Ronda de noche

Ilustración: Miguel Andrade

A don Viaskinni lo he visto desnudo algunas veces, pero este domingo a medianoche casi me mata del susto. Había decidido bañarse sin ayuda de nadie. No sé cómo logró bajarse de su cama y reptar hasta la sala de las duchas. Yo lo encontré saliendo de allí. Mejor dicho, lo halló el haz de mi linterna.

Desnudo, la calva brillante, los brazos de simio apoyándose en el suelo y los velludos muñones de sus muslos arrastrándose, como si más bien estuviera hundido en el piso. Casi groseramente lo tomé como a un monstruoso bebé, sus brazos de veterano de guerra se aferraron a mi flaco torso, y atravesé el largo dormitorio hasta soltarlo en su camastro.

Eso hubiese sido todo, pero la maldita noche recién empezaba. Una hora más tarde, la anciana de la cama 47 empezó a pronunciar reiteradamente un nombre, Diego o David, no lo recuerdo. Lo susurraba, como si el aludido estuviera sentado al pie de su cama y la ignorara. Poco a poco, como si este se distanciara sin despedirse, lo llamaba en alta voz y después a gritos, en la silenciosa oscuridad del dormitorio.

Pese a los somníferos y la sordera, los ancianos de las cincuenta camas empezaron a despertarse, a removerse y algunos a sentarse. Entonces, como una ola creciente, el dormitorio se fue poblando de balbuceos, gemidos y clamores de niños seniles llamando a su madre.
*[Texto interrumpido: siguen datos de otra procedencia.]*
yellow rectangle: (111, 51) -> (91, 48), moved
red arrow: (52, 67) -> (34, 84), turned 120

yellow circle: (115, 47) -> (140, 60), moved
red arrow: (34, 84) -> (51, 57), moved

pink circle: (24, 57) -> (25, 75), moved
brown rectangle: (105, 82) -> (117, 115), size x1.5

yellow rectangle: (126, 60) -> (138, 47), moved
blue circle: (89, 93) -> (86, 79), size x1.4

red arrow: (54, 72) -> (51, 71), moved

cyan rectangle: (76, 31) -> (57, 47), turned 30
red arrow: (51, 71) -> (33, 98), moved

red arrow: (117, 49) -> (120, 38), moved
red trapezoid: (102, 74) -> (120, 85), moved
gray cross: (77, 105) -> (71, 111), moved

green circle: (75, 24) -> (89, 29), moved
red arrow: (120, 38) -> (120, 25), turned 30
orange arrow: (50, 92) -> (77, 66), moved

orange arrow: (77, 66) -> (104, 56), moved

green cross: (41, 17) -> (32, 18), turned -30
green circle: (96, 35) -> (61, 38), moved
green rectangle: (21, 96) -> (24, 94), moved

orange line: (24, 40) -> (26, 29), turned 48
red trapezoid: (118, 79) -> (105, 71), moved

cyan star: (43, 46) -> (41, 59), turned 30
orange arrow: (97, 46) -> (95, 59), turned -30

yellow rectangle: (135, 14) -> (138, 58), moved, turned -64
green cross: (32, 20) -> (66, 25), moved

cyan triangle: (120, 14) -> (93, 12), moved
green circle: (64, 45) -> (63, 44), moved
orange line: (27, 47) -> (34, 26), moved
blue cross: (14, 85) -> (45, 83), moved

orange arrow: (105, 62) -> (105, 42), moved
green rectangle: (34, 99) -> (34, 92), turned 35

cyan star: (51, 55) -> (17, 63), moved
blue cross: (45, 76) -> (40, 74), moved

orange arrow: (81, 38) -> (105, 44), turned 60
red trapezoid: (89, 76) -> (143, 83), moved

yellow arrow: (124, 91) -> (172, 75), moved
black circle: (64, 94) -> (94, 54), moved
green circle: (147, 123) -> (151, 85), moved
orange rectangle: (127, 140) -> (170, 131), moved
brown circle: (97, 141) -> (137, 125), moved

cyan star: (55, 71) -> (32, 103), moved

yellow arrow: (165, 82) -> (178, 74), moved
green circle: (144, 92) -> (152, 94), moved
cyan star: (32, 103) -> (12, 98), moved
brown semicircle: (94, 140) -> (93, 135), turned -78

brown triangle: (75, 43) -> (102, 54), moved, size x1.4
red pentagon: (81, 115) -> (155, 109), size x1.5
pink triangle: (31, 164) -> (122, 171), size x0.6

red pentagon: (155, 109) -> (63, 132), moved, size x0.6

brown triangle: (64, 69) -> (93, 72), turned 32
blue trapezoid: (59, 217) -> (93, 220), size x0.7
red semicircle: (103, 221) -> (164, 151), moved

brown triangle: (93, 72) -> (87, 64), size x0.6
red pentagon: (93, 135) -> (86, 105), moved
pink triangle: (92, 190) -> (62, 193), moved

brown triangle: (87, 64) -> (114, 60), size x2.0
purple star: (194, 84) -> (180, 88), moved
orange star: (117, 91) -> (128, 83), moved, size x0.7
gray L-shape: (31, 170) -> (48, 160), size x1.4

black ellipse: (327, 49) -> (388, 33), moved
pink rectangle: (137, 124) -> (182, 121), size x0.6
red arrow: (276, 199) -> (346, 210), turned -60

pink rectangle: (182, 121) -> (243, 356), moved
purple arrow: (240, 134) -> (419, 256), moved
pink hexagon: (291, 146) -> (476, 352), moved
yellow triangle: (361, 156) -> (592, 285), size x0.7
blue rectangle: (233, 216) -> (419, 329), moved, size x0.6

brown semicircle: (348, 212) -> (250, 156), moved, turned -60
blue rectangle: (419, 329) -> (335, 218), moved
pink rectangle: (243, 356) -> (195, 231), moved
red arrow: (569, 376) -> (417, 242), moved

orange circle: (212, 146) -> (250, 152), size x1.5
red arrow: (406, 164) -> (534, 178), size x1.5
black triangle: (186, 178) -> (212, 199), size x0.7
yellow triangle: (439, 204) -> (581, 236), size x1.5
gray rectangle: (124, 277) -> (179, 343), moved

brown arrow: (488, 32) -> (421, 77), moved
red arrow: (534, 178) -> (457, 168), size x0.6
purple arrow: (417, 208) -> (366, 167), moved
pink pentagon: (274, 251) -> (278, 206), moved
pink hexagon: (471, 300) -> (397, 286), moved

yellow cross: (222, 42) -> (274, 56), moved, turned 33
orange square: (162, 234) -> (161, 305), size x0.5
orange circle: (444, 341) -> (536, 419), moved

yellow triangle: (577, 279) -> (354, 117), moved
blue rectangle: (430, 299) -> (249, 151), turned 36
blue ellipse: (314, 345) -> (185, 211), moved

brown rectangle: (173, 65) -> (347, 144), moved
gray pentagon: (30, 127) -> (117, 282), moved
Como si de pronto y de manera unánime recordasen sus desgracias, o vinieran de tomar conciencia de la soledad, el engaño, la falta absoluta de piedad de parte de la vida.

Yo, exasperado, iba y venía a grandes trancos entre las camas, tratando de apaciguarles. Pero los ancianos, que en su mayoría necesitaban ayuda para el aseo, la comida, la movilización, de pronto lograban sentarse y algunos resbalaban al piso y, como una legión de zombis, se encaminaban balanceándose hacia mi mesa.

Basta, carajo, basta, empecé a gritar, chasqueando las palmas, aunque nadie me oía, simplemente porque no estaban allí. Por primera vez en este trabajo sentí terror. Encendí todas las luces. Cargué uno que otro y los volví a sus camas, increpándolos. Pero nada detenía sus gemidos. Así es que mis manos, por cuenta propia, cubrieron con una almohada los gritos de la señora del 47. Sin embargo, el nombre que ella aún clamaba, seguía sonando en mi cabeza y en el otro lado de la almohada.

Hasta que al fin recuperó la paz, y, con su ejemplo, todos fueron saliendo de su trance sonámbulo y volvieron en silencio, gateando o caminando, hacia sus camas.
En la mañana, vieron sin interés, como cualquier escena rutinaria a los camilleros enrollando el cuerpo de la cama 47. En la tarde, una anciana parapléjica contaba a otra la pesadilla colectiva de la noche: todos gritaban y se levantaban y caminaban, hasta cuando el enfermero puso la almohada en el rostro de la Inesita, para que se callara.

—También yo soñé lo mismo —dijo la cadavérica anciana de la 33.

—Yo, soñé que cantaba y bailaba en la trinchera —dijo Viaskinni, el viejo sin piernas que tenía la voz de parlante.